El sistema chino tiene por objetivo afirmar una China próspera y estable en clave china. En ese objetivo caben diferentes “ismos”. Eso lo hemos visto en la historia reciente, desde el colectivismo maoísta hasta el neoliberalismo de Deng Xioping y Jiang Zemin, unos zigzags incomprensibles pero que están claramente unidos por ese propósito pragmático. Si nos metemos en él, veremos que China fue el único país que era consciente de su crítica posición en la globalización antes de la aparición de la crisis. En 2002, cuando llegué a Pekín, sus dirigentes ya pensaban en cambiar, o enmendar, el modelo neoliberal americanoide de Jiang Zemin: en pasar de un modelo puramente exportador, muy dependiente del mercado global y expuesto a sus vaivenes, a un tipo de desarrollo más endógeno y basado en el consumo interno. Para ello era necesario invertir más en la población pobre, para que ésta pudiera consumir y alimentar el nuevo esquema con su consumo y su gasto.

También había conciencia de que con la enorme desigualdad creada no habría estabilidad a medio y largo plazo. Y la estabilidad es un norte del régimen chino, que yo defino como un despotismo benevolente y como una dictadura que es a la vez un “sistema abierto”, pues en su misma identidad esa dictadura incluye el reconocimiento de su profunda imperfección, algo muy diferente no solo del sistema soviético anterior a Gorbachov, sino también de nuestras democracias.
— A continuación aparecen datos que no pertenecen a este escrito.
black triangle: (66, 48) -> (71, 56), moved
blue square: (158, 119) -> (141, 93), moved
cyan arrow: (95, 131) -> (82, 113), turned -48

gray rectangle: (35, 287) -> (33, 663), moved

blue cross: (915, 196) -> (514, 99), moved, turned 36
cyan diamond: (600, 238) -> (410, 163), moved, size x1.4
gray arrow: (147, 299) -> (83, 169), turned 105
Bien, en cualquier caso, de aquella conciencia de inestabilidad nacieron la recuperación del concepto confucioniano de «pequeño bienestar» (Xiakoang) y la retórica de la «sociedad armoniosa» que tienen una sonoridad socializante. China se propone ahora crear un sistema de seguridad social para su enorme población, una labor extraordinaria. Si en los noventa realizaba experimentos capitalistas en ciertas regiones, ahora hay experimentos “sociales” como el de Chongqing, que recuperan cierto discurso maoísta nivelador… Todo eso, unido a la supremacía de lo político, al control que el partido tiene de las finanzas (el jefe del Banco central es nombrado por el partido y los jefes de los principales bancos son miembros del comité central), permite al régimen un control de la situación y una capacidad de juego mayor que la que existe en Occidente…
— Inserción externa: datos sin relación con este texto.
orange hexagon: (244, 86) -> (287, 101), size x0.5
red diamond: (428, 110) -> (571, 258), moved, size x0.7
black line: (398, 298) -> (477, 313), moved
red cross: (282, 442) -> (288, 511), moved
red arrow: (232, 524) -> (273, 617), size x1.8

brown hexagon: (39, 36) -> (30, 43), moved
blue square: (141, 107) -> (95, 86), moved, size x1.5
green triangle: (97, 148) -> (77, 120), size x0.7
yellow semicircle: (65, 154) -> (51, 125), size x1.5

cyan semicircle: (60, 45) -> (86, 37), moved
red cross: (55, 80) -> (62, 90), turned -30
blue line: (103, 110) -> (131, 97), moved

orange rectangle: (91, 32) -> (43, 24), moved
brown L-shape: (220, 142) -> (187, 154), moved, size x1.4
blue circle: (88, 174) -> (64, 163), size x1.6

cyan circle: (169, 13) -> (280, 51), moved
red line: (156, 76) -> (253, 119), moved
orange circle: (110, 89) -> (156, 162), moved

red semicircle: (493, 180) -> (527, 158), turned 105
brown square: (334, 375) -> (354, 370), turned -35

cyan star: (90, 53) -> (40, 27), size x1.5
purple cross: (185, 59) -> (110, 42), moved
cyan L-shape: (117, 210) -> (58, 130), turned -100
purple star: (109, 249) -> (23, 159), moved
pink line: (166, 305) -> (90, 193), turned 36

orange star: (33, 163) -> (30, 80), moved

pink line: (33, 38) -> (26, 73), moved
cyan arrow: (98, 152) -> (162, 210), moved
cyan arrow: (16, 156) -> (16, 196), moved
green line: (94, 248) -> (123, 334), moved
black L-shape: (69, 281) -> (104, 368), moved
Insisto, China es un país que ha protagonizado enormes cambios de línea en su historia reciente. Si fuera necesario, creo que podría volverse a poner el uniforme maoísta, no para hacer la política de los años sesenta, pero sí para cambiar radicalmente de línea… Dicho esto, regreso a lo que me parece más importante: que el país presenta las contradicciones planetarias en su máxima concentración. Si el crecimiento se detiene, el país puede inaugurar un nuevo «gran desorden» (da luan), un concepto chino parecido al ruso de smuta que describe las etapas de caos que jalonan su historia. Que sus dirigentes sean conscientes de la fragilidad que gobiernan, no significa que vayan a tener éxito. Y un último apunte…

Adelante con él.

Respuesta: Contra lo que se cree, la sociedad china es enormemente rebelde. Hasta ahora los movimientos sociales, obreros y campesinos, en China han sido algo esporádico y descentralizado, no conectados entre sí. Cuando aparecen, el sistema intenta usar más la mano derecha que la represión, aunque haya cuadros de represión muy crudos. En los últimos años ha habido, además de la crónica de explotación y opresión a la que son tan sensibles medios de comunicación tan “sociales” como el Wall Street Journal o el Financial Times, subidas de salarios, mayor margen de actividad sindical y mayor atención a los intereses campesinos. Pero China es un mundo en el que conviven situaciones y procesos muy contradictorios. Una de las preguntas del siglo es, sin duda, la de los movimientos sociales en China, especialmente el movimiento de los obreros, la mayor clase obrera del mundo, y de los campesinos.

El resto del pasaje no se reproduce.